What is being asked:
Reproduce each entry below exactly, without omitting any.

Dataset extract:
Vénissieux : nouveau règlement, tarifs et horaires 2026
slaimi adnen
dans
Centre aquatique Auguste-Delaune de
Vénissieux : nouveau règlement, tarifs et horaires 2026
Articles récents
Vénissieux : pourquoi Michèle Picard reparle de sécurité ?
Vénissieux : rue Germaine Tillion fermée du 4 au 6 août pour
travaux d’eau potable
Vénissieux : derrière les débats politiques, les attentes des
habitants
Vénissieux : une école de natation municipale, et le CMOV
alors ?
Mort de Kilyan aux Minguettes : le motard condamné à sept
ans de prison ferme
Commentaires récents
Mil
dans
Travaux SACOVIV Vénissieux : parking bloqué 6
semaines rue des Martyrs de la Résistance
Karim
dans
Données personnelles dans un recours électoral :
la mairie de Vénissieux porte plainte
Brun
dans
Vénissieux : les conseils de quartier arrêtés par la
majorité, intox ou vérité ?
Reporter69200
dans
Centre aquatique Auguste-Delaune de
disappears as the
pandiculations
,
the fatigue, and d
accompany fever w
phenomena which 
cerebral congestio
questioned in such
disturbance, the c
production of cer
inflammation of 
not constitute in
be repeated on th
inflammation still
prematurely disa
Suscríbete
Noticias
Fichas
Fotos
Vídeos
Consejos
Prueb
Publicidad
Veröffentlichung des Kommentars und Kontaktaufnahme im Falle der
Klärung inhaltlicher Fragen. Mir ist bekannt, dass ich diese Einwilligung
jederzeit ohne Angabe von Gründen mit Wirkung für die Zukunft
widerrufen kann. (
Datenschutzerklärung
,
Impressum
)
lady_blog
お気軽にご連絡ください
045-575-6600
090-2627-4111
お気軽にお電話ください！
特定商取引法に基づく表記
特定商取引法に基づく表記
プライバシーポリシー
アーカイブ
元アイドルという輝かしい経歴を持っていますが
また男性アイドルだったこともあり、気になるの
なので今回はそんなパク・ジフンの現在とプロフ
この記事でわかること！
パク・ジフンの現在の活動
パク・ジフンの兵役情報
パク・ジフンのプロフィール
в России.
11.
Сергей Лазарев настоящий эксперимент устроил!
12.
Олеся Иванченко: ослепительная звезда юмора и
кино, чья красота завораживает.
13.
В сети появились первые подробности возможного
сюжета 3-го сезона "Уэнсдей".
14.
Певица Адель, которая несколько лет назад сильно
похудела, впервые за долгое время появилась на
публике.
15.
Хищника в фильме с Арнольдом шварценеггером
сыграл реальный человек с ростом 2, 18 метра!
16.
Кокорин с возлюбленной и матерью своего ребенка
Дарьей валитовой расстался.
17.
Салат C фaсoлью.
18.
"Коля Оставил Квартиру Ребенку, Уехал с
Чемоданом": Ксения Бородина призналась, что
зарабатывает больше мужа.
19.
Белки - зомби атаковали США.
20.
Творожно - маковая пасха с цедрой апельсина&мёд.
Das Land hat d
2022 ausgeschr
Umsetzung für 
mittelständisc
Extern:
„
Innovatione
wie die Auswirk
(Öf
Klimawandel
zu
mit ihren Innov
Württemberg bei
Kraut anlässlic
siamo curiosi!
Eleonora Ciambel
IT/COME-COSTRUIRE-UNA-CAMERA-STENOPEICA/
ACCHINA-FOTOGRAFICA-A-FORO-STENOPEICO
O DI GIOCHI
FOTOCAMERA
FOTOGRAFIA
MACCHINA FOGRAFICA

The completed task:
Vénissieux : nouveau règlement, tarifs et horaires 2026
slaimi adnen
dans
Centre aquatique Auguste-Delaune de
Vénissieux : nouveau règlement, tarifs et horaires 2026
Articles récents
Vénissieux : pourquoi Michèle Picard reparle de sécurité ?
Vénissieux : rue Germaine Tillion fermée du 4 au 6 août pour
travaux d’eau potable
Vénissieux : derrière les débats politiques, les attentes des
habitants
Vénissieux : une école de natation municipale, et le CMOV
alors ?
Mort de Kilyan aux Minguettes : le motard condamné à sept
ans de prison ferme
Commentaires récents
Mil
dans
Travaux SACOVIV Vénissieux : parking bloqué 6
semaines rue des Martyrs de la Résistance
Karim
dans
Données personnelles dans un recours électoral :
la mairie de Vénissieux porte plainte
Brun
dans
Vénissieux : les conseils de quartier arrêtés par la
majorité, intox ou vérité ?
Reporter69200
dans
Centre aquatique Auguste-Delaune de
disappears as the
pandiculations
,
the fatigue, and d
accompany fever w
phenomena which 
cerebral congestio
questioned in such
disturbance, the c
production of cer
inflammation of 
not constitute in
be repeated on th
inflammation still
prematurely disa
Suscríbete
Noticias
Fichas
Fotos
Vídeos
Consejos
Prueb
Publicidad
Veröffentlichung des Kommentars und Kontaktaufnahme im Falle der
Klärung inhaltlicher Fragen. Mir ist bekannt, dass ich diese Einwilligung
jederzeit ohne Angabe von Gründen mit Wirkung für die Zukunft
widerrufen kann. (
Datenschutzerklärung
,
Impressum
)
lady_blog
お気軽にご連絡ください
045-575-6600
090-2627-4111
お気軽にお電話ください！
特定商取引法に基づく表記
特定商取引法に基づく表記
プライバシーポリシー
アーカイブ
元アイドルという輝かしい経歴を持っていますが
また男性アイドルだったこともあり、気になるの
なので今回はそんなパク・ジフンの現在とプロフ
この記事でわかること！
パク・ジフンの現在の活動
パク・ジフンの兵役情報
パク・ジフンのプロフィール
в России.
11.
Сергей Лазарев настоящий эксперимент устроил!
12.
Олеся Иванченко: ослепительная звезда юмора и
кино, чья красота завораживает.
13.
В сети появились первые подробности возможного
сюжета 3-го сезона "Уэнсдей".
14.
Певица Адель, которая несколько лет назад сильно
похудела, впервые за долгое время появилась на
публике.
15.
Хищника в фильме с Арнольдом шварценеггером
сыграл реальный человек с ростом 2, 18 метра!
16.
Кокорин с возлюбленной и матерью своего ребенка
Дарьей валитовой расстался.
17.
Салат C фaсoлью.
18.
"Коля Оставил Квартиру Ребенку, Уехал с
Чемоданом": Ксения Бородина призналась, что
зарабатывает больше мужа.
19.
Белки - зомби атаковали США.
20.
Творожно - маковая пасха с цедрой апельсина&мёд.
Das Land hat d
2022 ausgeschr
Umsetzung für 
mittelständisc
Extern:
„
Innovatione
wie die Auswirk
(Öf
Klimawandel
zu
mit ihren Innov
Württemberg bei
Kraut anlässlic
siamo curiosi!
Eleonora Ciambel
IT/COME-COSTRUIRE-UNA-CAMERA-STENOPEICA/
ACCHINA-FOTOGRAFICA-A-FORO-STENOPEICO
O DI GIOCHI
FOTOCAMERA
FOTOGRAFIA
MACCHINA FOGRAFICA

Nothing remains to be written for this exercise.